C'est un grand plaisir pour moi de recevoir le second des quatre pétroliers que les Chantiers Wilton doivent construire pour notre société.
Aux raisons profondes de satisfaction sur lesquelles je reviendrai tout à l'heure s'ajoutent celles que me donne la présence des hautes personnalités des Pays-Bas et de France qui honorent cette cérémonie traditionnelle, certes, mais toujours si chère aux gens de la mer. Aux remerciements que leur a adressés la direction des Chantiers Wilton, je joins les miens, que j'adresse également à tous les membres des Chantiers qui ont conçu et construit pour nous le magnifique navire que nous avons vu mettre à l'eau ce matin. A tous ceux donc, du plus important au plus modeste, qui ont travaillé à cette construction, je renouvelle l'expression de notre cordiale gratitude.
Je voudrais toutefois faire comprendre que les remerciements que j'adresse à nos amis hollandais - et spécialement à M. Van West et à M. Woltjer, vont au-delà des compliments de courtoisie traditionnelle, mais se justifient par l'esprit qui préside aux réalisations des Chantiers Wilton et par-là aux relations qu'ils entretiennent avec la France.
On parle beaucoup d'organisation européenne - et je suis de ceux qui pensent que c'est une voie féconde que celle qui doit conduire à une mise en valeur plus ordonnée de notre vieux continent. Mais, peut-être parce qu'on écoute plus volontiers ce que disent les gouvernements qu'on ne regarde ce que font les citoyens, on est parfois surpris de constater que les efforts particuliers en faveur d'une meilleure entente économique entre les peuples sont ou injustement ignorés, ou insuffisamment connus.
Le pétrolier qui a été mis à l'eau ce matin a un frère en construction aux Ateliers et Chantiers de la Seine-Maritime. Les Chantiers Wilton, sachant qu'il fallait hâter la construction n'ont pas hésité, pour faciliter le travail et pour réaliser une économie de force, à communiquer aux chantiers français leurs plans détaillés.
Ils sont allés, si j'ose dire, plus loin encore. On pourrait dire en effet que les liens qui unissent en ma personne la Société française de transports pétroliers aux Ateliers du Trait, expliquent dans une certaine mesure un geste si amical. Mais ce serait oublier que nos amis hollandais, pour les mêmes raisons de rapidité dans l'exécution et de concentration des efforts, ont accepté de laisser communiquer les plans à un autre chantier français qui va construire pour notre société un pétrolier de la même série.

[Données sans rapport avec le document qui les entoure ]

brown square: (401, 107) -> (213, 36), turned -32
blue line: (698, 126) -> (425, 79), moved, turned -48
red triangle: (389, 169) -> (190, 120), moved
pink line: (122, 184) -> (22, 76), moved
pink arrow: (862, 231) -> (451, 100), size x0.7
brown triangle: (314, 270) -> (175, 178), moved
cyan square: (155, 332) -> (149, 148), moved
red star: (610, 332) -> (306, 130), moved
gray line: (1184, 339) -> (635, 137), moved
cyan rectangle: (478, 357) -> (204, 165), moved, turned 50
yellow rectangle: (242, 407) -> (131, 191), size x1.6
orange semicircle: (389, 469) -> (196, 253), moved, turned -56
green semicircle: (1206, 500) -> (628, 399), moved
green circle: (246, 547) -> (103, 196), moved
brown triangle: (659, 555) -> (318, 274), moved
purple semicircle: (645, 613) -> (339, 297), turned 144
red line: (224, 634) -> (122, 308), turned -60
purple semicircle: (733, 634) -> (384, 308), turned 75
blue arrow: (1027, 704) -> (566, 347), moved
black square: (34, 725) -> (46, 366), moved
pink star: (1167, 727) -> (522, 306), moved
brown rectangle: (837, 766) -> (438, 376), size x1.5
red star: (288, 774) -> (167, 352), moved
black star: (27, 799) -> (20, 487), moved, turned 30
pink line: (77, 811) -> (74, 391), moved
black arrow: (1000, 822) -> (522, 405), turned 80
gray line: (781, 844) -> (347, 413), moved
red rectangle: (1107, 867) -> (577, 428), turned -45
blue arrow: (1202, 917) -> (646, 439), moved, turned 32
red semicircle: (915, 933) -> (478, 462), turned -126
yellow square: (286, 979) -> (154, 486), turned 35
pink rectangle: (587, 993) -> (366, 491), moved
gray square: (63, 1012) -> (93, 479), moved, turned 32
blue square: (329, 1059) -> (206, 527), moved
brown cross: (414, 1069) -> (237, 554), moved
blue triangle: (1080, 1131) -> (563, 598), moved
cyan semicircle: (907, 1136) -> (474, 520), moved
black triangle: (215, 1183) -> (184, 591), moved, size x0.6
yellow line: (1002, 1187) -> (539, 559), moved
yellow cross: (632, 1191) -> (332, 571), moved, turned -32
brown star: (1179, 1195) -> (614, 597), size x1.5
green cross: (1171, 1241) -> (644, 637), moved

II faut bien constater ainsi que nous nous trouvons en face d'une politique délibérée de coopération internationale, qui rejette les vieux particularismes, les secrets intéressés, pour ne plus voir que ce qu'exige le meilleur équipement de nos flottes, de quelque nationalité qu'elles soient. Dans le silence, sans la moindre publicité, l'entreprise dont nous sommes les hôtes donnait ainsi à tous les industriels européens un exemple dont la généralisation contribuerait à faire progresser, très sûrement, la politique de rapprochement international à laquelle la raison et la nécessité nous convient. Et M. André Morice, ministre des Travaux publics et de la Marine marchande française, s'adressant à M. Woltjer n'hésitait pas, lors d'un récent lancement dans un chantier français, à louer comme il convenait les Chantiers Wilton.

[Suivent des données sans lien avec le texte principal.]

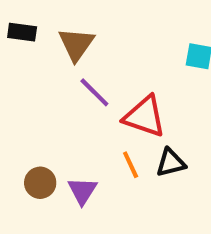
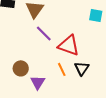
black triangle: (171, 163) -> (82, 68), turned -42
brown circle: (40, 183) -> (21, 68), moved

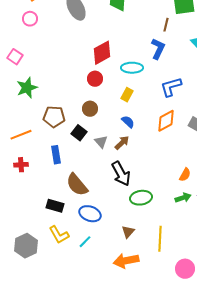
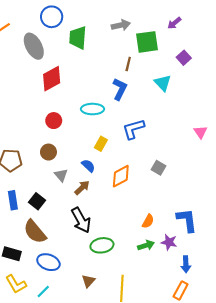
red diamond: (102, 53) -> (52, 79), moved
yellow rectangle: (127, 95) -> (101, 144), moved
orange diamond: (166, 121) -> (121, 176), moved
black square: (79, 133) -> (37, 201), moved
gray triangle: (101, 142) -> (61, 175), moved

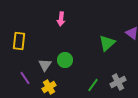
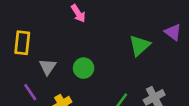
pink arrow: (61, 19) -> (78, 13), turned -40
gray triangle: (45, 65) -> (48, 67), moved

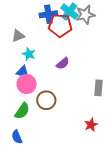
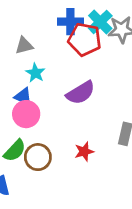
purple semicircle: (63, 63) -> (81, 93), size x1.5
brown circle: (46, 100) -> (38, 157), moved
red star: (91, 125) -> (84, 152), moved

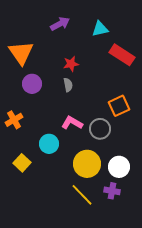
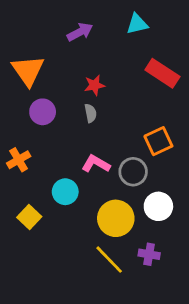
cyan triangle: (100, 29) -> (137, 24), moved
white circle: (119, 167) -> (158, 206), moved

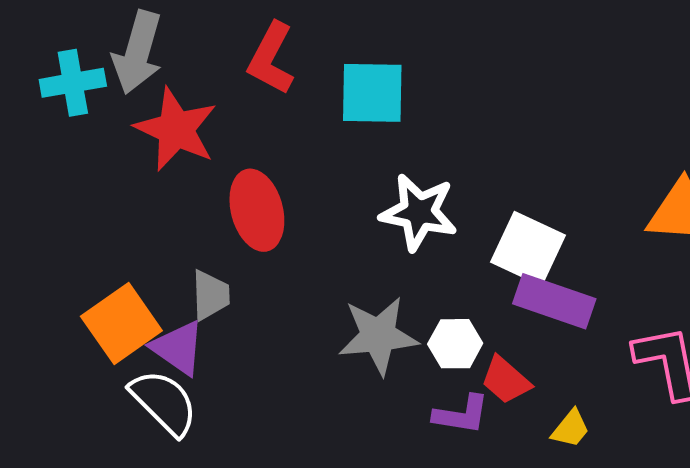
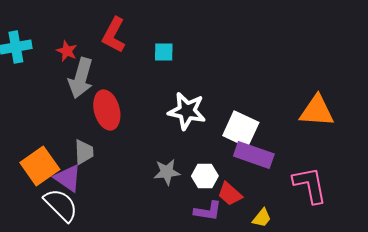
gray arrow: (138, 52) -> (81, 78), moved
cyan square: (372, 93) -> (164, 52), size x0.6
red star: (176, 129) -> (67, 51), moved, size x0.5
gray star: (378, 336) -> (167, 172), size x0.7

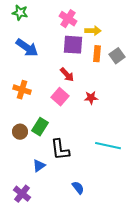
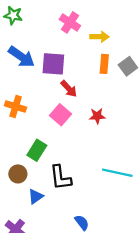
purple square: (73, 45) -> (53, 64), moved
brown circle: (20, 132) -> (18, 174), moved

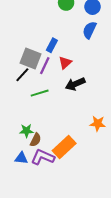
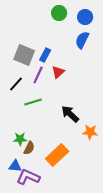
gray square: (31, 59) -> (24, 55), moved
black arrow: (75, 84) -> (70, 114), moved, turned 66
purple L-shape: (43, 157) -> (28, 177), moved

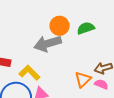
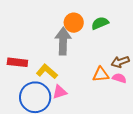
gray arrow: (48, 44) -> (63, 41), turned 112
orange triangle: (83, 79) -> (101, 74), turned 42

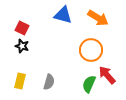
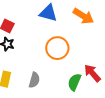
orange circle: (91, 50) -> (57, 48), moved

En prenant hardiment ce chemin, nos amis des Pays-Bas sont fidèles à cette audace raisonnée que nous admirons dans leur histoire. Ils ont été des premiers parmi les colonisateurs du Nouveau Monde comme de l'Extrême-Orient. Ils ont été des premiers dans le développement des relations bancaires internationales, quand au 17ème siècle la Banque d'Amsterdam était la banque du monde. Ils ont été des premiers à comprendre le rôle immense du pétrole dans la vie moderne. Quoi d'étonnant à ce que parmi les Néerlandais d'aujourd'hui nous trouvions des hommes qui vont de l'avant dans la modification des relations économiques, et donc politiques entre les nations européennes ?

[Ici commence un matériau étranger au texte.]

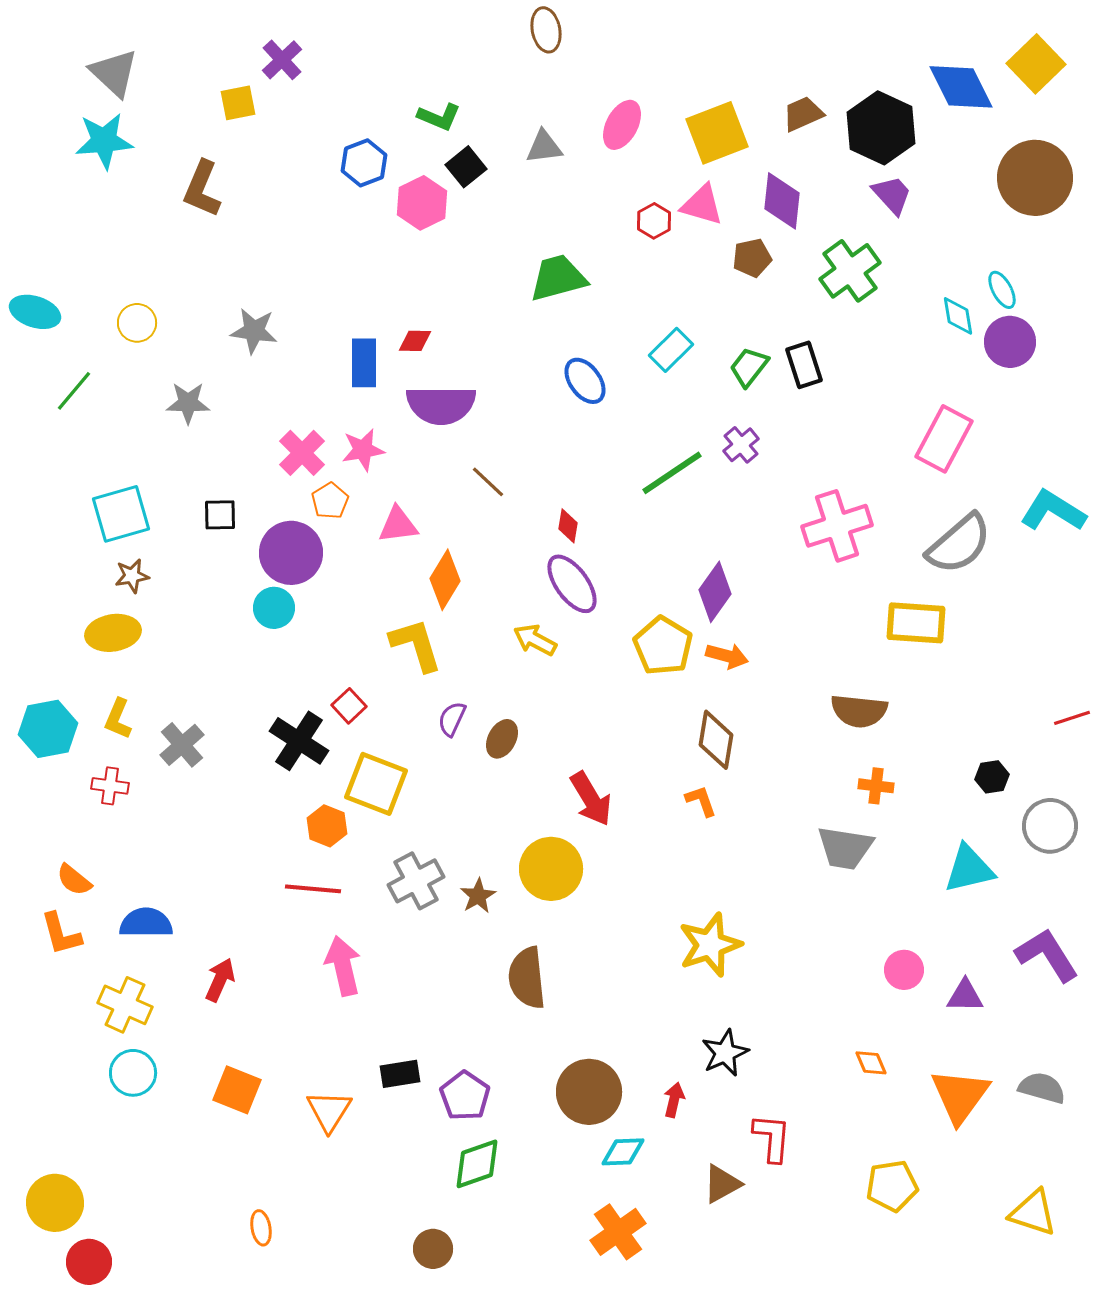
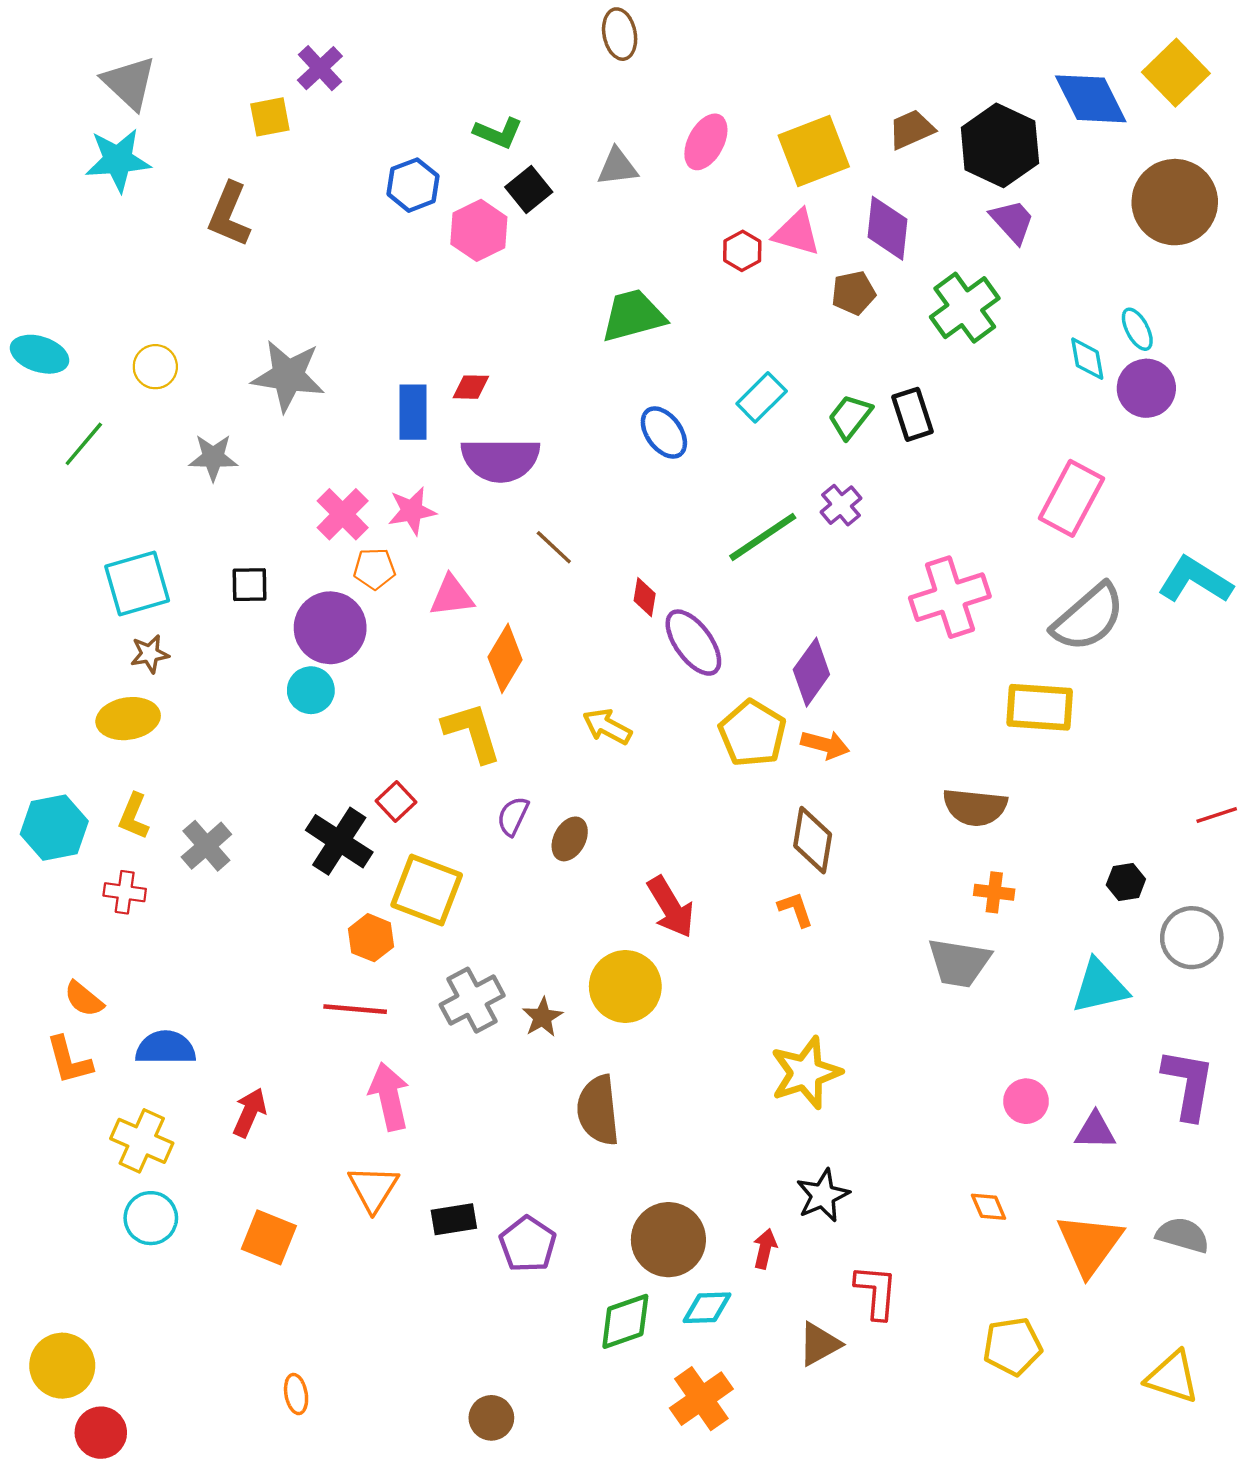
gray star: (254, 331) -> (288, 376), size x1.4
orange pentagon: (330, 501) -> (374, 569), turned 30
purple ellipse: (572, 584) -> (693, 643), moved
purple L-shape: (1047, 955) -> (1188, 1084), turned 42
orange triangle: (329, 1111) -> (373, 1189), moved
green diamond: (477, 1164) -> (625, 1321), moved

En vérité, si l'on agissait partout ainsi les chances de faire l'Europe se multiplieraient, puisque des habitudes nouvelles et des liens solides se créeraient, nés non pas de l'obligation des lois, mais de l'adhésion volontaire des esprits.
S'il est un peuple dans notre Europe capable de substituer cet effort libre et discipliné des individus aux contraintes même bien intentionnées des États, c'est ce peuple laborieux, qui a imposé sa volonté à une nature rebelle. Ainsi aura-t-il prouvé une fois encore que les petits groupes, dans le monde des géants où nous sommes, sont encore le levain même de la vie.
Vous conviendrez ainsi, Mesdames et Messieurs, que les Chantiers Wilton qui nous donnent l'occasion d'aussi réconfortantes réflexions dans un temps où elles ne sont pas si nombreuses, méritent que nous portions leur santé - et que nous leur souhaitions de tout cœur de travailler longtemps encore, pour leur bien et pour le nôtre.